There have been some efforts at radio drama since then. In the 1960s, Dick Orkin created the popular syndicated comic adventure series Chicken Man. ABC Radio aired a daily dramatic anthology program, Theater Five, in 1964–65. Inspired by The Goon Show, "the four or five crazy guys" of the Firesign Theatre built a large following with their satirical plays on recordings exploring the dramatic possibilities inherent in stereo. A brief resurgence of production beginning in the early 1970s yielded Rod Serling's The Zero Hour for Mutual, National Public Radio's Earplay, and veteran Himan Brown's CBS Radio Mystery Theater and General Mills Radio Adventure Theater. These productions were later followed by the Sears/Mutual Radio Theater, The National Radio Theater of Chicago, NPR Playhouse, and a newly produced episode of the former 1950s series X Minus One. Works by a new generation of dramatists also emerged at this time, notably Yuri Rasovsky, Thomas Lopez of ZBS and the dramatic sketches heard on humourist Garrison Keillor's A Prairie Home Companion. Brian Daley's 1981 adaptation of the blockbuster space opera film Star Wars for NPR Playhouse was a notable success. Production costs on this serial were mitigated by the support of Lucasfilm, which sold the rights to NPR for a nominal $1 fee, and by the participation of the BBC in an international co-production deal. Star Wars was credited with generating a 40% rise in NPR's ratings and quadrupling the network's youth audience overnight. Radio adaptations of the sequels followed with The Empire Strikes Back in 1983 and Return of the Jedi in 1996.

Thanks in large part to the National Endowments for the Arts and Humanities, public radio continued to air a smattering of audio drama until the mid-1980s. From 1986 to 2002, NPR's most consistent producer of radio drama was the idiosyncratic Joe Frank, working out of KCRW in Santa Monica. The Sci Fi Channel presented an audio drama series, Seeing Ear Theatre, on its website from 1997 to 2001. Also, the dramatic serial It's Your World aired twice daily on the nationally syndicated Tom Joyner Morning Show from 1994 to 2008, continuing online through 2010.

=== 2000–present: radio drama's "new media" revival ===
Radio drama remains popular in much of the world, though most material is now available through Internet download rather than heard over terrestrial or satellite radio. Stations producing radio drama often commission a large number of scripts. The relatively low cost of producing a radio play enables them to take chances with works by unknown writers.

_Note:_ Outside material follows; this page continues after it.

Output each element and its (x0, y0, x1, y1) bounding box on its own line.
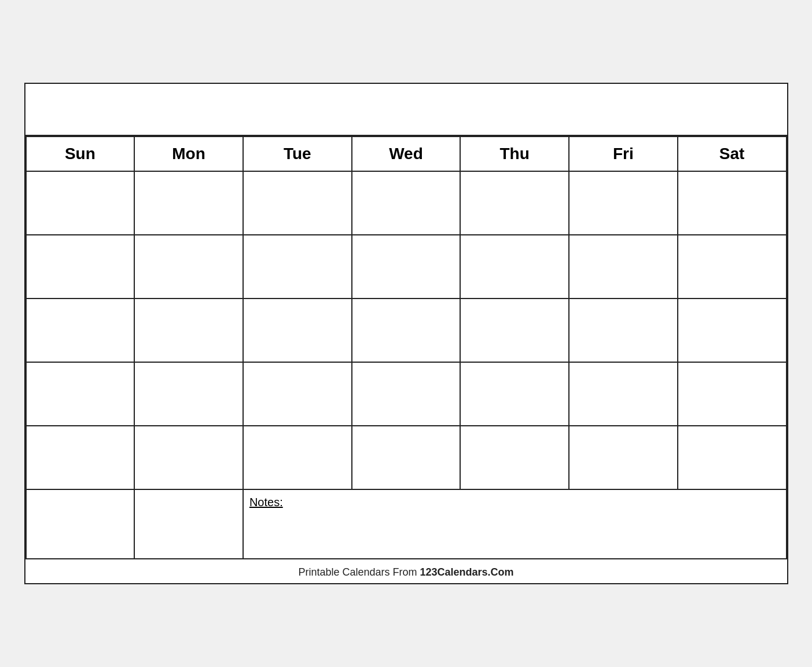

Radio can be a good training ground for beginning drama writers as the words written form a much greater part of the finished product; bad lines cannot be obscured with stagecraft.

The BBC's sole surviving radio soap is The Archers on BBC Radio 4: it is, with over 20,935 episodes to date, the world's longest-running such programme. Other radio soaps ("ongoing serials") produced by the BBC but no longer on air include:
- Mrs Dale's Diary (1948–69)
- Westway on the World Service (1997–2005)
- Silver Street (2004–10) on the Asian Network

In September, 2010 Radio New Zealand began airing its first ongoing soap opera, You Me Now, which won the Best New Drama Award in the 2011 New Zealand Radio Awards.

On KDVS radio in Davis, California there are two radio theatre shows, Evening Shadows, a horror/fantasy show paying tribute to classic old-time radio horror, and KDVS Radio Theater which commonly features dramas about social and political themes.

The audio drama format exists side by side with books presented on radio, read by actors or by the author. In Britain and other countries there is also quite a bit of radio comedy (both stand-up and sitcom). Together, these programs provide entertainment where television is either not wanted or would be distracting (such as while driving or operating machinery). Selected Shorts, a long-running NPR program broadcast in front of a live audience at Symphony Space in New York, originated the driveway moment for over 300,000 people listeners each week during readings of contemporary and classic short stories by well-known professional actors.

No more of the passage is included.